The first period we have named is characterised by the gradual modification of the Treaties of Utrecht. These treaties were, in the second and third decades of the eighteenth century, what the Treaties of Vienna have been to our own generation till within the last year, — the recognised basis of European international law. Concluded by Bolingbroke's Tory administration in the hour of extreme political need, they were yet wisely and honourably accepted by George I. and bis Whig Cabinet. There has seldom been an instance in which a departure from that rule of international good faith, to which the new government conformed, would have been so nearly justifiable. The treaties in question had been purchased for the House of Bourbon, by the violation of solemn alliances abroad; and at home by cabals, in which a knot of conspirators played on the prejudices of an imbecile Queen and an ignorant faction, till their reckless partizanship was scarcely distinguishable from treason. Nor had the tranquillity secured for Europe been such as to excuse the means by which it had been attained. Between Spain and Austria, the nominal principals in the War of the Succession, there existed only a precarious armistice. England and Holland still fancied themselves in danger from the formidable alliance of the French and Spanish Cabinets. The aggrandisement permitted to the House of Savoy was a standing grievance to the Power in whose Italian preponderance we were then most deeply interested. The clumsy stipulations for which we had exchanged our hold on Dunkirk, were evaded by the extension of the neighbouring fortifications at Mardyck. But the Whig Government, we repeat, acted wisely in accepting the situation as their predecessors had left it. Through fifteen years they laboured zealously to modify and improve it; and at length the policy, which, though it was once for a short time, opposed by Walpole, is inseparably and most justly associated with his name, realised its crowning triumph at the Treaty of Vienna in 1731.
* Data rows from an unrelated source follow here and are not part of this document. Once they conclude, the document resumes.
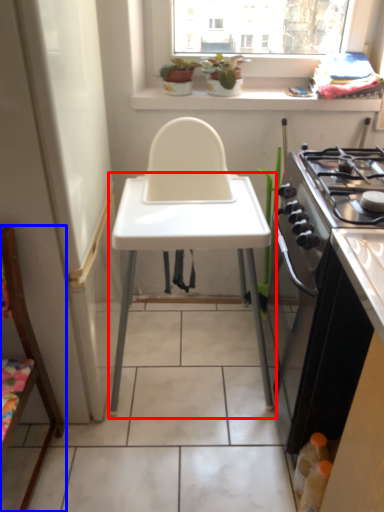 Question: Which point is closer to the camera, changing table (highlighted by a red box) or chair (highlighted by a blue box)?

Choices:
 (A) changing table
 (B) chair

Answer: (B) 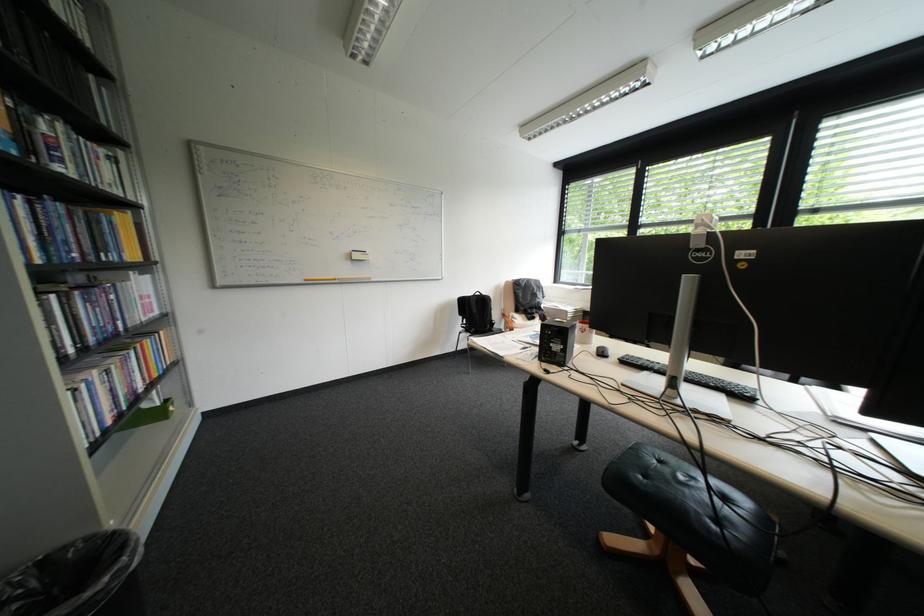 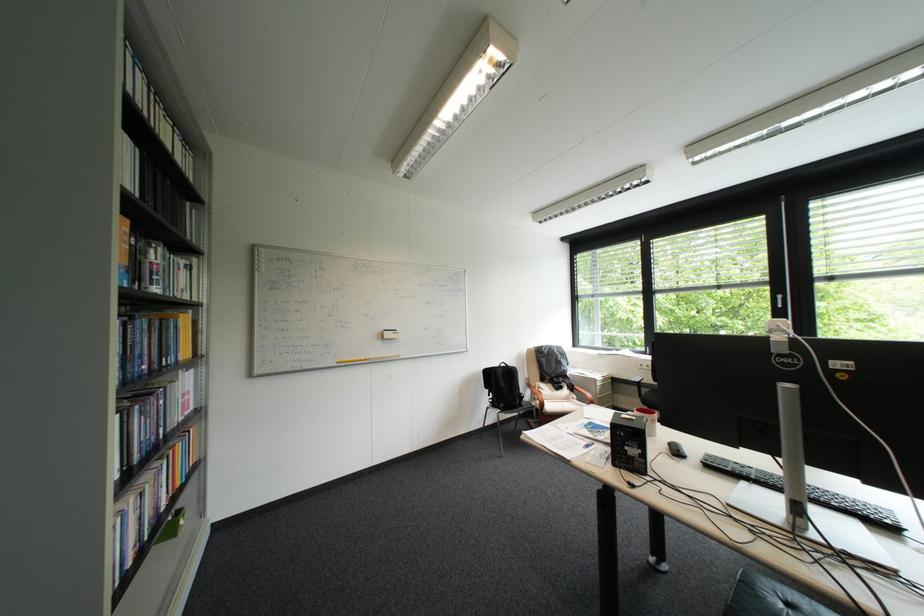 Find the pixel in the second image that matches point 544,321 in the first image.

(573, 391) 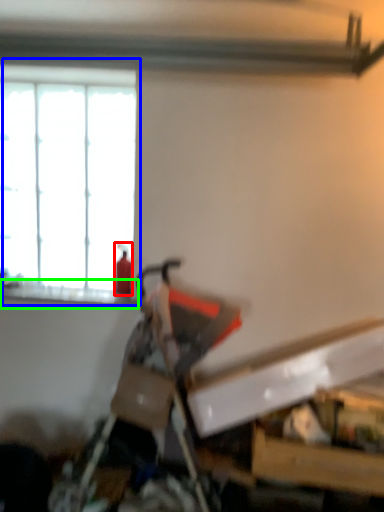 Question: Which object is the farthest from extinguisher (highlighted by a red box)? Choose among these: window (highlighted by a blue box) or window sill (highlighted by a green box).

Choices:
 (A) window
 (B) window sill

Answer: (A) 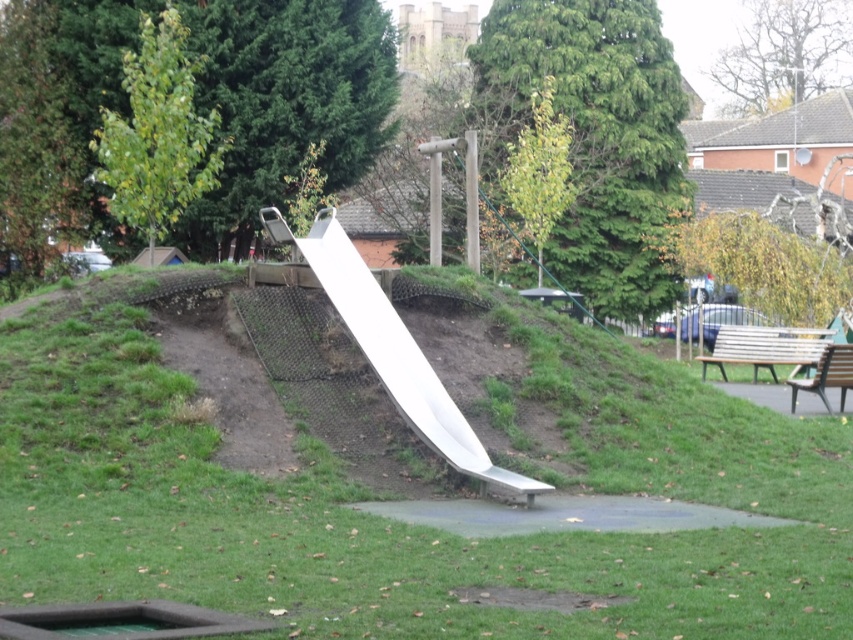 Which is more to the right, white metallic slide at center or brown wooden bench at right?

From the viewer's perspective, brown wooden bench at right appears more on the right side.

Image resolution: width=853 pixels, height=640 pixels. What do you see at coordinates (393, 349) in the screenshot?
I see `white metallic slide at center` at bounding box center [393, 349].

This screenshot has height=640, width=853. In order to click on white metallic slide at center in this screenshot , I will do `click(393, 349)`.

I want to click on white metallic slide at center, so click(x=393, y=349).

In the scene shown: Does white metallic slide at center have a greater width compared to wooden bench at right?

Yes, white metallic slide at center is wider than wooden bench at right.

What do you see at coordinates (393, 349) in the screenshot?
I see `white metallic slide at center` at bounding box center [393, 349].

Find the location of a particular element. The width and height of the screenshot is (853, 640). white metallic slide at center is located at coordinates (393, 349).

How distant is wooden bench at right from brown wooden bench at right?

A distance of 11.19 feet exists between wooden bench at right and brown wooden bench at right.

Is wooden bench at right to the right of brown wooden bench at right from the viewer's perspective?

Indeed, wooden bench at right is positioned on the right side of brown wooden bench at right.

Locate an element on the screen. wooden bench at right is located at coordinates (764, 348).

Identify the location of wooden bench at right. The width and height of the screenshot is (853, 640). (764, 348). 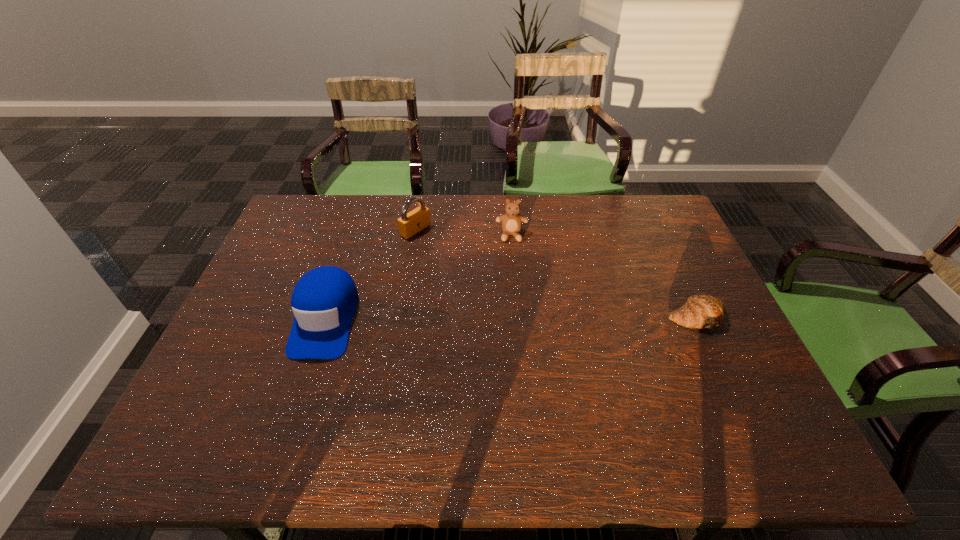 Identify the location of object that is the third nearest to the second object from right to left. (704, 311).

Where is `object identified as the second closest to the teddy bear`? object identified as the second closest to the teddy bear is located at coordinates click(324, 301).

Locate an element on the screen. free space in the image that satisfies the following two spatial constraints: 1. on the front side of the shortest object; 2. on the left side of the teddy bear is located at coordinates [x=518, y=316].

The height and width of the screenshot is (540, 960). What are the coordinates of `vacant area in the image that satisfies the following two spatial constraints: 1. on the front side of the second object from left to right; 2. on the left side of the rightmost object` in the screenshot? It's located at (401, 316). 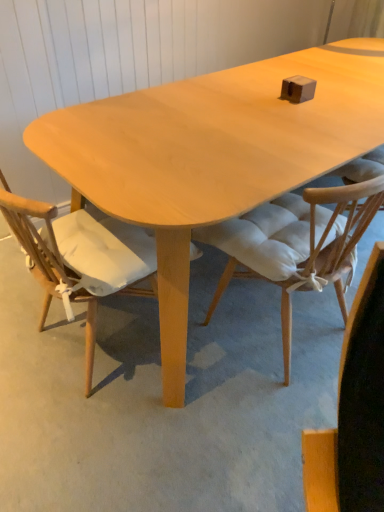 Question: From a real-world perspective, is light wood chair at center, which is the 2th chair in right-to-left order, above or below white padded chair at center, which appears as the 1th chair when viewed from the right?

Choices:
 (A) below
 (B) above

Answer: (B)

Question: In the image, is light wood chair at center, the 1th chair from the left, positioned in front of or behind white padded chair at center, placed as the 2th chair when sorted from left to right?

Choices:
 (A) behind
 (B) front

Answer: (B)

Question: From the image's perspective, is light wood chair at center, which is the 2th chair in right-to-left order, above or below white padded chair at center, placed as the 2th chair when sorted from left to right?

Choices:
 (A) above
 (B) below

Answer: (B)

Question: Would you say white padded chair at center, which appears as the 1th chair when viewed from the right, is inside or outside light wood chair at center, which is the 2th chair in right-to-left order?

Choices:
 (A) inside
 (B) outside

Answer: (B)

Question: Looking at their shapes, would you say white padded chair at center, placed as the 2th chair when sorted from left to right, is wider or thinner than light wood chair at center, the 1th chair from the left?

Choices:
 (A) thin
 (B) wide

Answer: (A)

Question: In the image, is white padded chair at center, placed as the 2th chair when sorted from left to right, positioned in front of or behind light wood chair at center, the 1th chair from the left?

Choices:
 (A) behind
 (B) front

Answer: (A)

Question: Would you say white padded chair at center, which appears as the 1th chair when viewed from the right, is to the left or to the right of light wood chair at center, the 1th chair from the left, in the picture?

Choices:
 (A) left
 (B) right

Answer: (B) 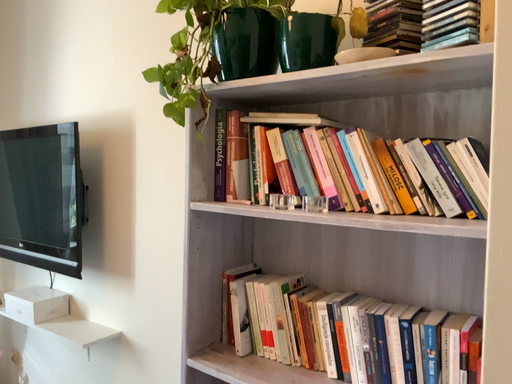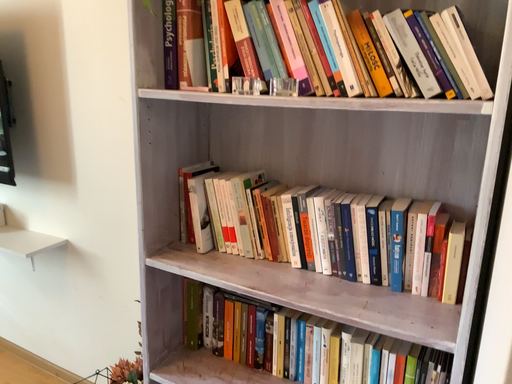 Question: Which way did the camera rotate in the video?

Choices:
 (A) rotated right
 (B) rotated left

Answer: (A) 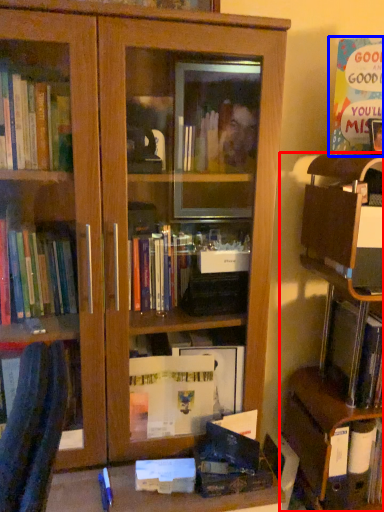 Question: Among these objects, which one is farthest to the camera, shelf (highlighted by a red box) or paperback book (highlighted by a blue box)?

Choices:
 (A) shelf
 (B) paperback book

Answer: (B) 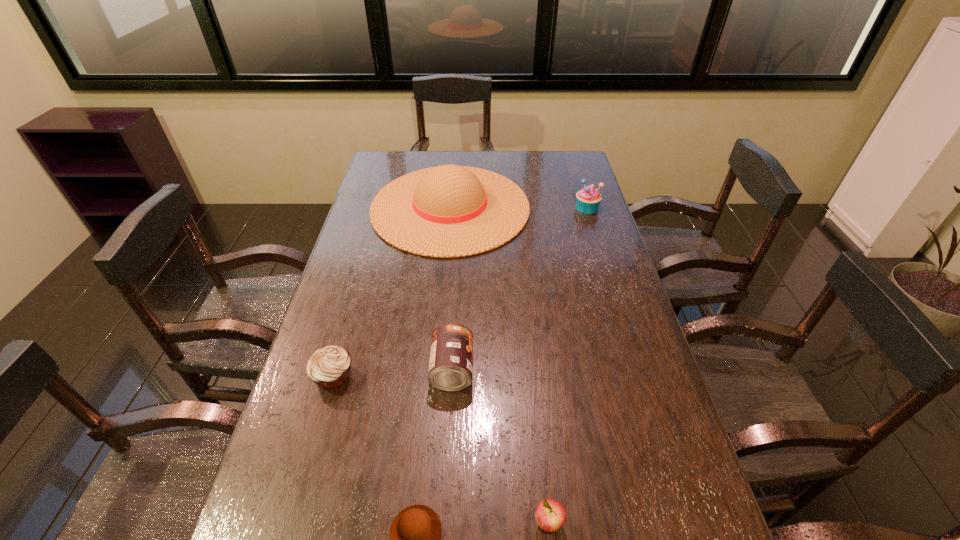 Image resolution: width=960 pixels, height=540 pixels. In order to click on muffin that can be found as the second closest to the tallest muffin in this screenshot , I will do `click(415, 535)`.

I want to click on free space that satisfies the following two spatial constraints: 1. on the front side of the rightmost muffin; 2. on the right side of the bonnet, so click(x=450, y=207).

Find the location of a particular element. vacant space that satisfies the following two spatial constraints: 1. on the front side of the bonnet; 2. on the right side of the apple is located at coordinates (423, 522). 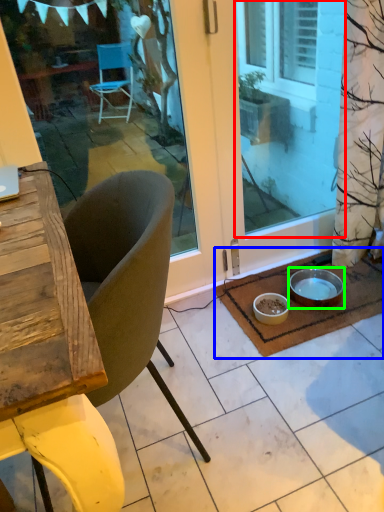 Question: Estimate the real-world distances between objects in this image. Which object is closer to window screen (highlighted by a red box), doormat (highlighted by a blue box) or bowl (highlighted by a green box)?

Choices:
 (A) doormat
 (B) bowl

Answer: (A) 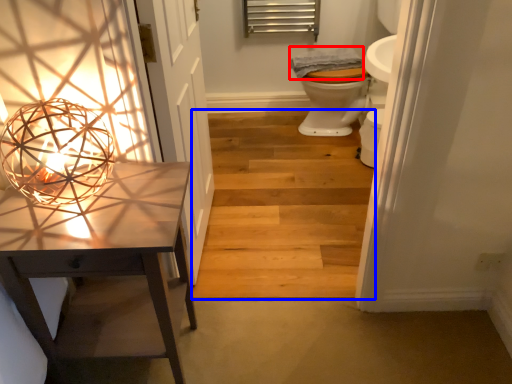 Question: Which object is further to the camera taking this photo, material (highlighted by a red box) or stairwell (highlighted by a blue box)?

Choices:
 (A) material
 (B) stairwell

Answer: (A) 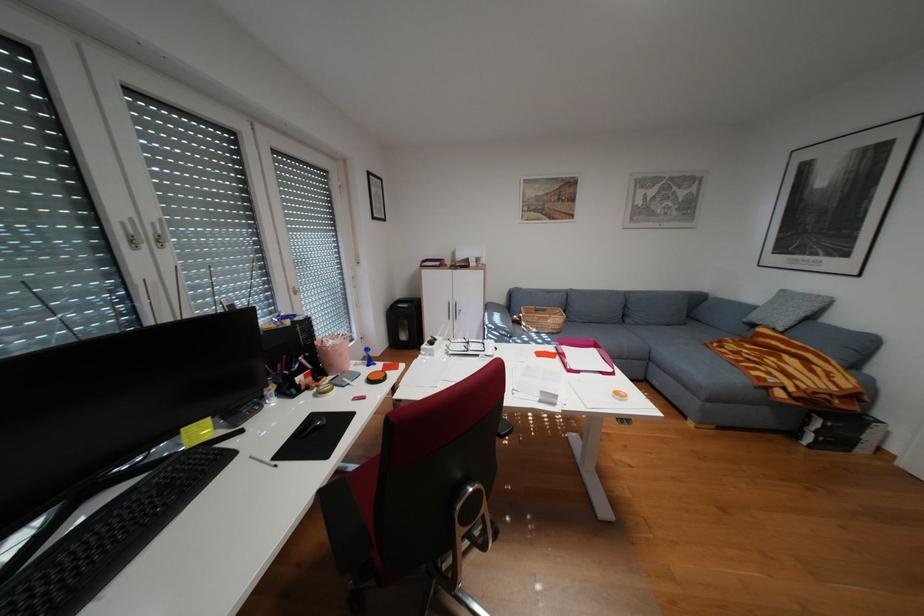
However France might be exhausted by the War of the Succession, it is scarcely possible that the continuance of peace would long have been compatible with the life of Louis XIV. Even during the reign of Queen Anne, his evasion of the treaties for which his English partizans had sacrificed their honour and all the promise of their future career, had been so glaring, as to extort even from Harley's government a decent and perfunctory protest. But at the accession of the House of Hanover, causes of irritation were daily multiplied. Bolingbroke and Ormond were welcomed at Versailles with splendid hospitality. The profession of high Jacobitism became fashionable even with men like St. Simon, the habitual frondeurs of the Court. Lord Stair, the English ambassador of King George, was scarcely received at half-a-dozen houses in Paris; while the titular honours of King James were affectedly acknowledged at St. Germain.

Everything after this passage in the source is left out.